Would you please output, word for word, the span of the listing below that opens on the line containing "Dufresne ramonage 60 pour" and closes on the line containing "en fonction du"? Include both ends and nothing more.

- - -

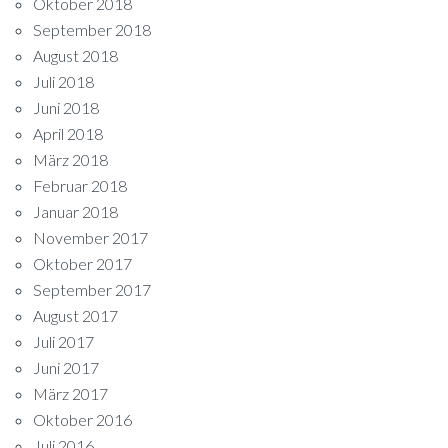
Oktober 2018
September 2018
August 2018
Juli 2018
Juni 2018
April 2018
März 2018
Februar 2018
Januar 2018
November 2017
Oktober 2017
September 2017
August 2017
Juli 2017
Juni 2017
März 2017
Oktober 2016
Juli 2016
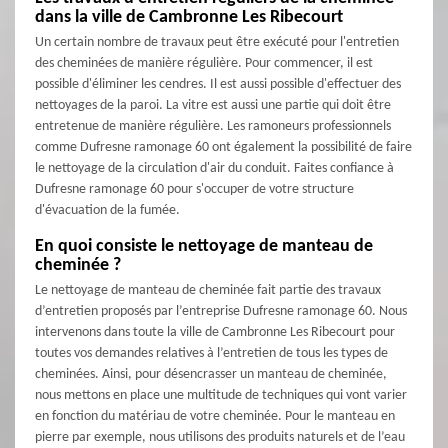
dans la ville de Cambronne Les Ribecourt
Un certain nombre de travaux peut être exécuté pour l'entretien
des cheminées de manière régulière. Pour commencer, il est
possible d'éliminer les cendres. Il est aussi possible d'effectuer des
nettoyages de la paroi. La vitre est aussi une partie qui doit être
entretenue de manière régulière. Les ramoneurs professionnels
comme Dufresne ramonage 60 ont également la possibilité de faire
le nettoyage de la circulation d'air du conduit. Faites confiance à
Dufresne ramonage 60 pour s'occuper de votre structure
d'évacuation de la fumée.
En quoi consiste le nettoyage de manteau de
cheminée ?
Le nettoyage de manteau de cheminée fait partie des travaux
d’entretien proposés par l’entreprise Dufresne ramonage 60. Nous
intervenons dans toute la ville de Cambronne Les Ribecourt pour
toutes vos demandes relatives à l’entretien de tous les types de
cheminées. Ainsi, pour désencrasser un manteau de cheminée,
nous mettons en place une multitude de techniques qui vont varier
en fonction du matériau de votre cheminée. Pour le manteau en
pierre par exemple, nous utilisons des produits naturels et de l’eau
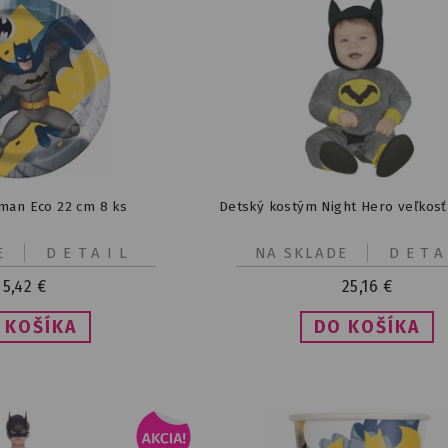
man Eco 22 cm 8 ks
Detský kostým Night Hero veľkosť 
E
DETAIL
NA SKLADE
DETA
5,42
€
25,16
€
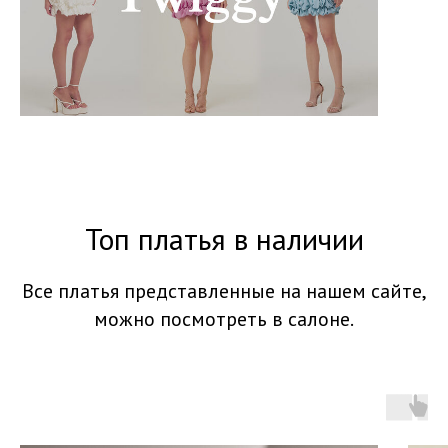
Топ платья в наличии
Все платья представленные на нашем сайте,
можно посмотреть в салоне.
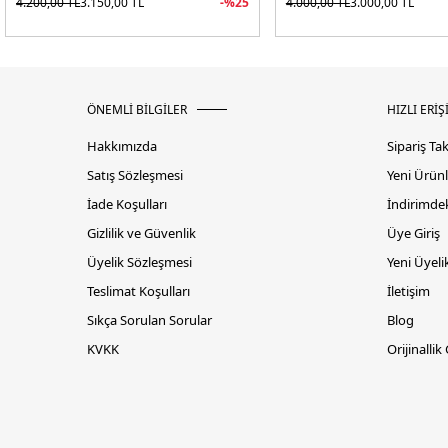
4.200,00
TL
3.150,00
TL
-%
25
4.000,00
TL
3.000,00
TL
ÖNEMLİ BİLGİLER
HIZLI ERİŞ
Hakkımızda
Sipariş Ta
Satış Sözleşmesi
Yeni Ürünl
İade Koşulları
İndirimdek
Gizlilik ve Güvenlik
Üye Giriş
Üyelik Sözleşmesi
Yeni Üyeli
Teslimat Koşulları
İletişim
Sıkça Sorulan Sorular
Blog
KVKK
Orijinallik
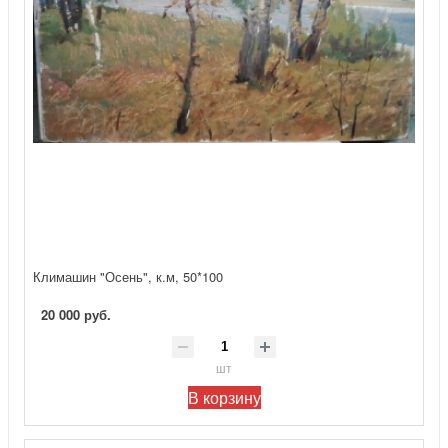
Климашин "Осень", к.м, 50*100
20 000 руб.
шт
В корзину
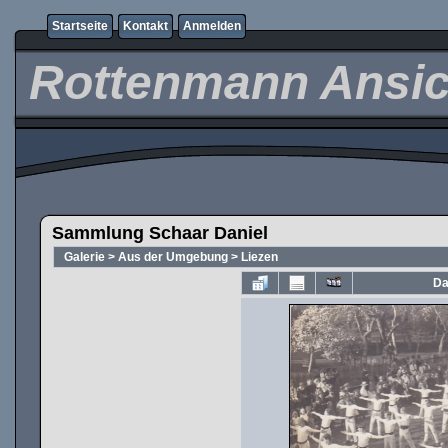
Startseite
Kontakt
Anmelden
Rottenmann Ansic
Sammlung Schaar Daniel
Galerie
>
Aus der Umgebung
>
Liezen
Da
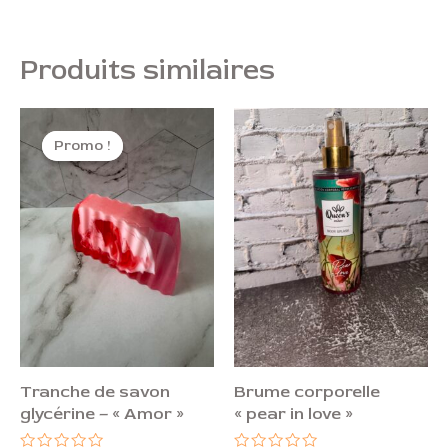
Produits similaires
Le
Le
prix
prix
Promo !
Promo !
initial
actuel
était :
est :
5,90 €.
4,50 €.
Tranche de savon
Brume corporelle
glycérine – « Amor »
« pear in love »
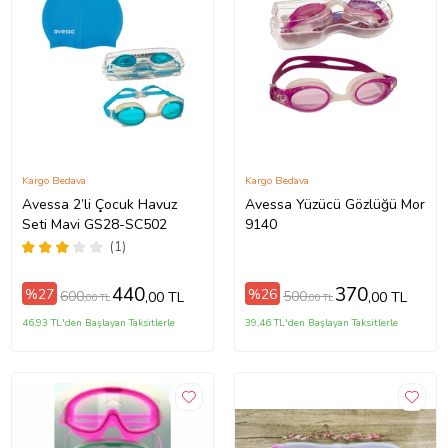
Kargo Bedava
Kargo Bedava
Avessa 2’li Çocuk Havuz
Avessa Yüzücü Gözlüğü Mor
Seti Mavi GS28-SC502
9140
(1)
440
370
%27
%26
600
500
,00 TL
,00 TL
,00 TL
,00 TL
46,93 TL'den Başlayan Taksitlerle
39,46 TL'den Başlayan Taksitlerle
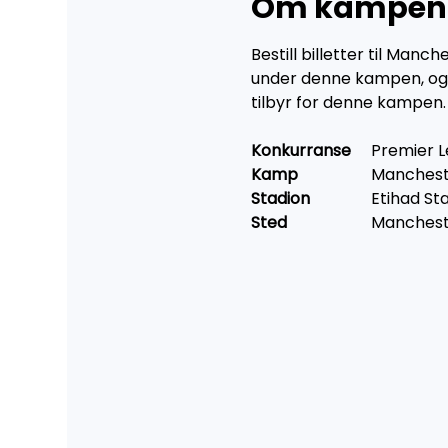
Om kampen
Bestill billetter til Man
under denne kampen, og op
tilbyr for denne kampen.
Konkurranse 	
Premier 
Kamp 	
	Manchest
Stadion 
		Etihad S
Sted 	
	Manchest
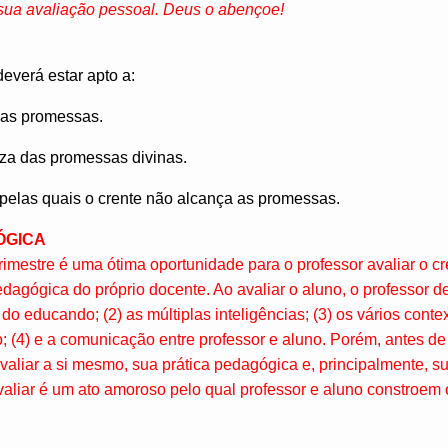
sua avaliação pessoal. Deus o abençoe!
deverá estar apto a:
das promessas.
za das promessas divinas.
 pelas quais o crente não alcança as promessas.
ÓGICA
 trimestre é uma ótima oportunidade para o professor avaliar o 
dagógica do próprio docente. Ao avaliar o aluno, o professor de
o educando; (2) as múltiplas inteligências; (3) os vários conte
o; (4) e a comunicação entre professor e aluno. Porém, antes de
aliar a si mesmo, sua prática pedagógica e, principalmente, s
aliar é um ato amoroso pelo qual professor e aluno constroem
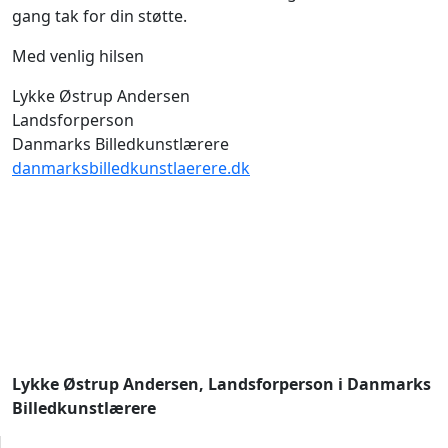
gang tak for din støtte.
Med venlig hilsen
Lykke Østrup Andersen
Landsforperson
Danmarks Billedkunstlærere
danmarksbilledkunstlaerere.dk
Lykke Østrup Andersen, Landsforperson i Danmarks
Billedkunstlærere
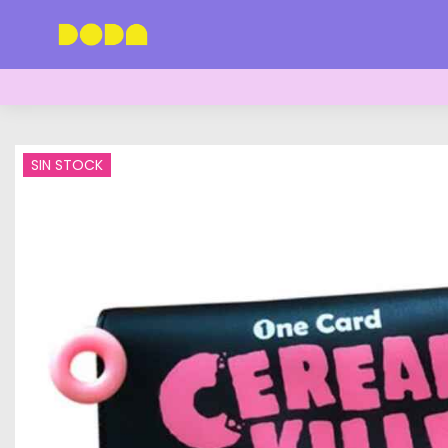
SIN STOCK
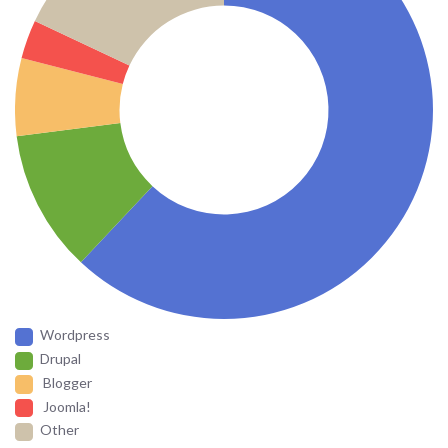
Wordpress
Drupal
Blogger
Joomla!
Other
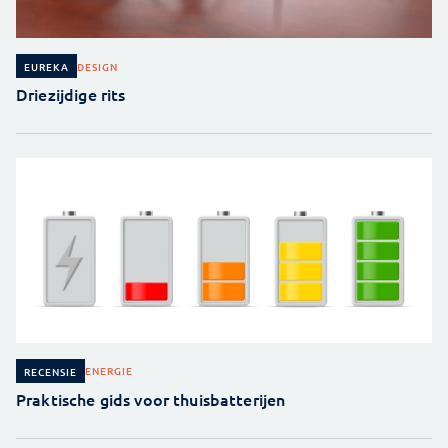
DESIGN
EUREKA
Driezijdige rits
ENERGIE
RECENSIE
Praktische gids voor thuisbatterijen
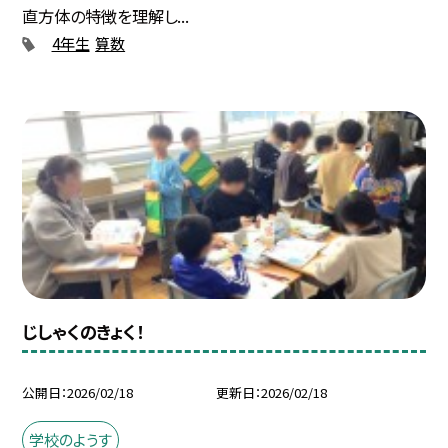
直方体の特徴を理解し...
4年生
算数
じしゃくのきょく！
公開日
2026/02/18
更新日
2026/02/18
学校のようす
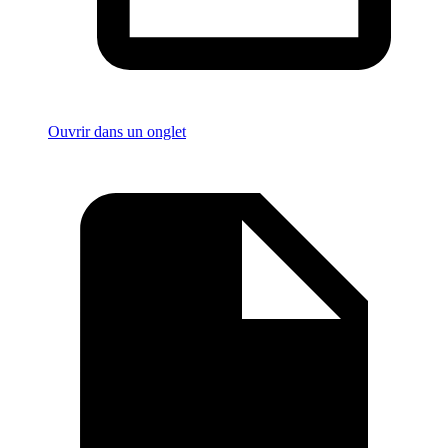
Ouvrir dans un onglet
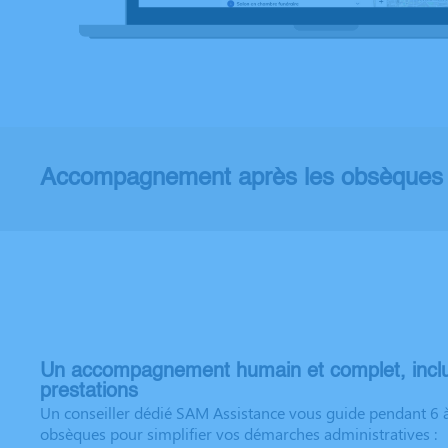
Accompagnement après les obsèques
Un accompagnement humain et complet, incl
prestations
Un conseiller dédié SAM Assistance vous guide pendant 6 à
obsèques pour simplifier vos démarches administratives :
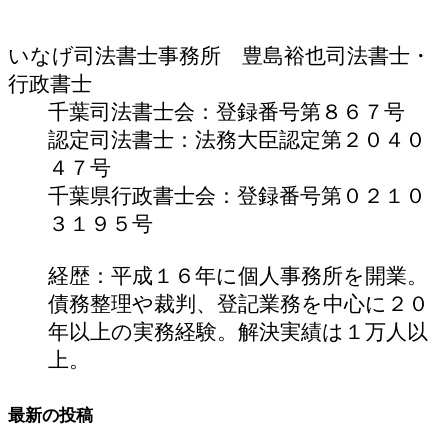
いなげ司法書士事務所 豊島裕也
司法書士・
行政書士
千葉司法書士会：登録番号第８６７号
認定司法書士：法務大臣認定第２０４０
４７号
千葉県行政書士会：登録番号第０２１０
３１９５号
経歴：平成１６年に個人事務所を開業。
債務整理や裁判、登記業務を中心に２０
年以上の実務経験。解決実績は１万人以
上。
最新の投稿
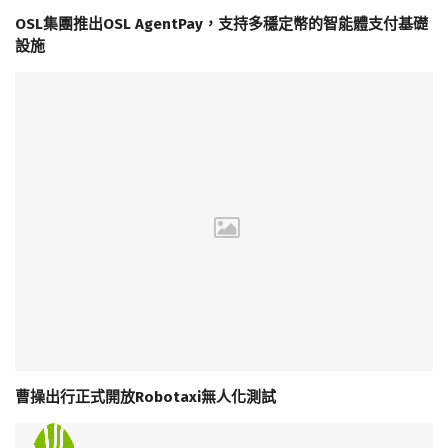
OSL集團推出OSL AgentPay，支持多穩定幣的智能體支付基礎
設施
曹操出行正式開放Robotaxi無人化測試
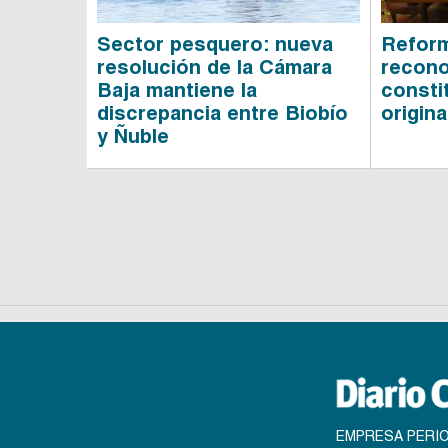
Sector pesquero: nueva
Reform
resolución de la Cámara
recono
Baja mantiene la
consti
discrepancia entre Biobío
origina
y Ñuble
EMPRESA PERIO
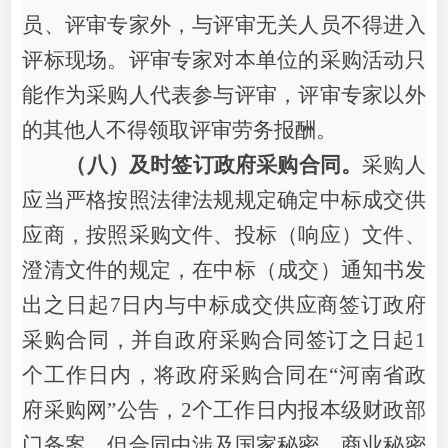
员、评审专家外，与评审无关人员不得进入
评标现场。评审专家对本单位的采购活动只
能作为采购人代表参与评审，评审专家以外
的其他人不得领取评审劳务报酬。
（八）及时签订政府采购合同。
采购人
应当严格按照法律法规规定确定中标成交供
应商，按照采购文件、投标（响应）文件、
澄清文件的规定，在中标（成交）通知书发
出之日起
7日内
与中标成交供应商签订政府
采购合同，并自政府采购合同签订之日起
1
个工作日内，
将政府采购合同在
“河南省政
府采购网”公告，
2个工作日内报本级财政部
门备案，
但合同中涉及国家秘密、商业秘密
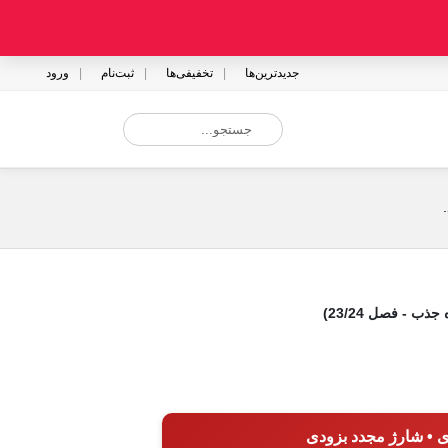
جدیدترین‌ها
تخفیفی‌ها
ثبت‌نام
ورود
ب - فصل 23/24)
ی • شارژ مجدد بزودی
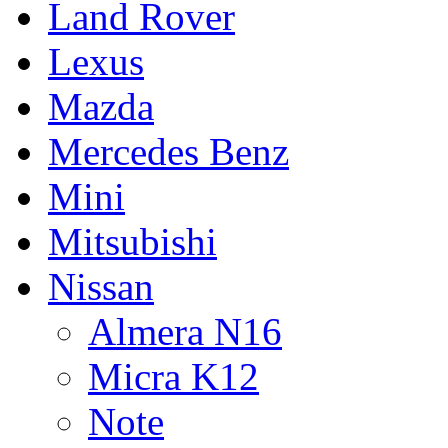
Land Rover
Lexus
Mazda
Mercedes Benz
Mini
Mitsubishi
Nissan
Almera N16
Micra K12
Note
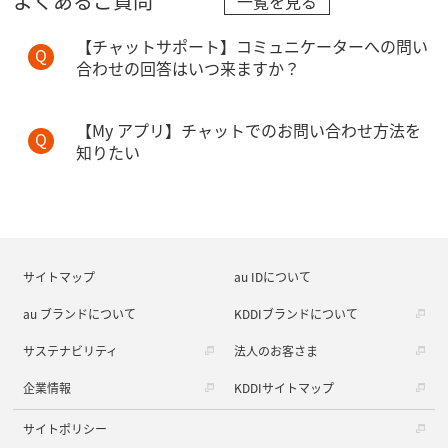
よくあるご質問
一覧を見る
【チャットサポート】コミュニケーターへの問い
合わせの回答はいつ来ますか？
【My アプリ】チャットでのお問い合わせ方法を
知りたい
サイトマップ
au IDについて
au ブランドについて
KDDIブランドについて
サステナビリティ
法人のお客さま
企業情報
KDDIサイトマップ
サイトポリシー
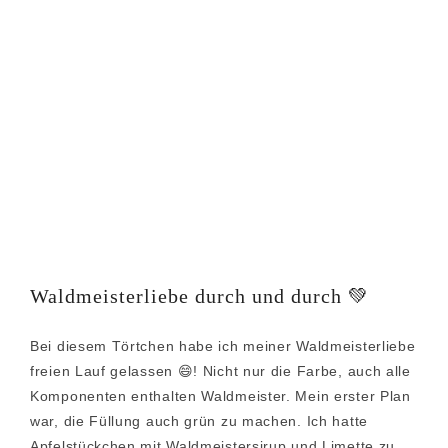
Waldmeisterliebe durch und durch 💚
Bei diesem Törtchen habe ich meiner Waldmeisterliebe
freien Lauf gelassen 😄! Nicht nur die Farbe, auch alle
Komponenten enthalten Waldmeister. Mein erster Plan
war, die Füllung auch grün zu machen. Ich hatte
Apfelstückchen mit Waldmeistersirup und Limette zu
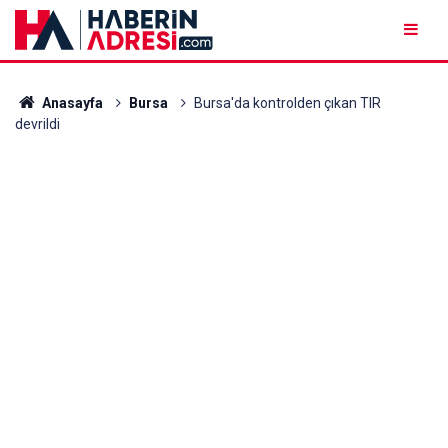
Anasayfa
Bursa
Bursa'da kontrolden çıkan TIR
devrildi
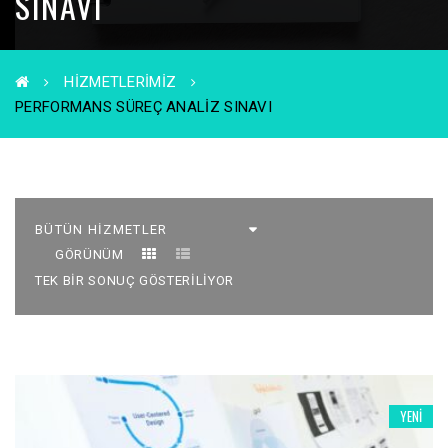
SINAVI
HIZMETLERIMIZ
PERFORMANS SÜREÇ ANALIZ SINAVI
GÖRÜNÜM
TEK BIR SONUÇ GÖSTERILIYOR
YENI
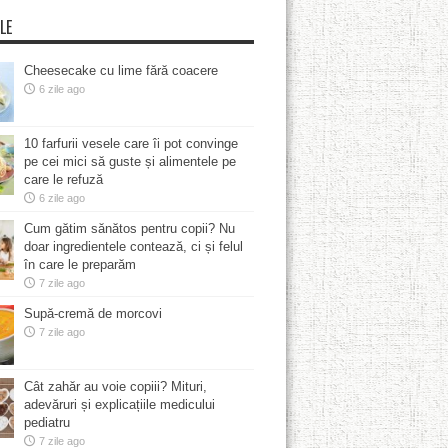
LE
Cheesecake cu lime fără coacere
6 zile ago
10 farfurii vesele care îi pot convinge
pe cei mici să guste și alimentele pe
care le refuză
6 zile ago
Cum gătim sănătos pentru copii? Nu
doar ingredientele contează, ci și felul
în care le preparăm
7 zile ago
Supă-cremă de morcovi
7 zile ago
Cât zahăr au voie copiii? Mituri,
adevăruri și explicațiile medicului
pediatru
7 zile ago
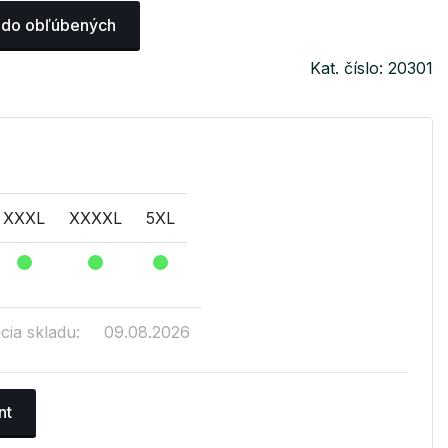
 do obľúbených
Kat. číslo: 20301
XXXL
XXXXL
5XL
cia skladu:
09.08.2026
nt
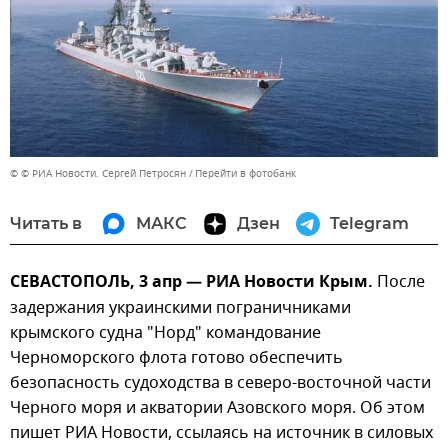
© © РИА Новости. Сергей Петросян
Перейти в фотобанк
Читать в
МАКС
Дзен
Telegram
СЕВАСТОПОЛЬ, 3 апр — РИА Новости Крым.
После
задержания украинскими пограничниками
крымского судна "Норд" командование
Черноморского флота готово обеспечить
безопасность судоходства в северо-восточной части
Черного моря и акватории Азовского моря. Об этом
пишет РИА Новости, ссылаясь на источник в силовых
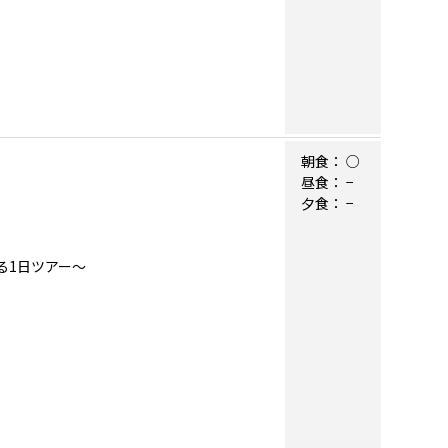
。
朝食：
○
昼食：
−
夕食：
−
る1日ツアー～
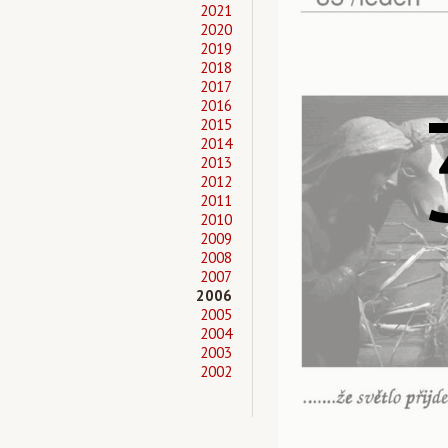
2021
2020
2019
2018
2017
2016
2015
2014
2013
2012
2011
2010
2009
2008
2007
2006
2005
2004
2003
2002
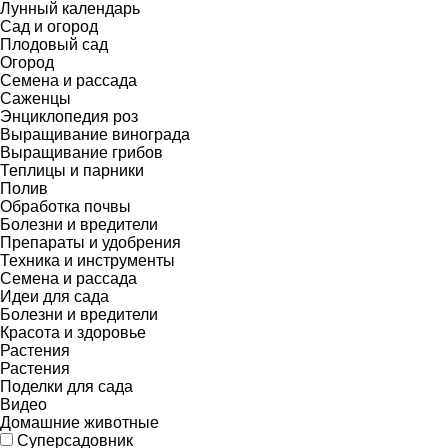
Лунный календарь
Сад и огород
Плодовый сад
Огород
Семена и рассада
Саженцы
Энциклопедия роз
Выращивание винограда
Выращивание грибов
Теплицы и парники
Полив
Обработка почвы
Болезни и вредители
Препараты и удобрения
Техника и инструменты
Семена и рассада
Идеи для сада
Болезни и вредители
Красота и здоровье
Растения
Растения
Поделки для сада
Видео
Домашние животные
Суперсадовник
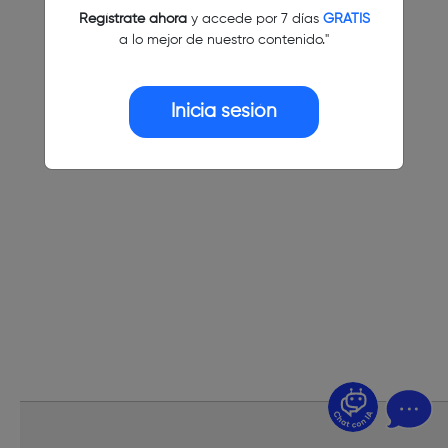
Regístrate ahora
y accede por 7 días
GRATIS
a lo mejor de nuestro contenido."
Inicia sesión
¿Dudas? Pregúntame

- - -

▶ [Answer below]
Dufresne ramonage 60 pour s'occuper de votre structure
d'évacuation de la fumée.
En quoi consiste le nettoyage de manteau de
cheminée ?
Le nettoyage de manteau de cheminée fait partie des travaux
d’entretien proposés par l’entreprise Dufresne ramonage 60. Nous
intervenons dans toute la ville de Cambronne Les Ribecourt pour
toutes vos demandes relatives à l’entretien de tous les types de
cheminées. Ainsi, pour désencrasser un manteau de cheminée,
nous mettons en place une multitude de techniques qui vont varier
en fonction du matériau de votre cheminée. Pour le manteau en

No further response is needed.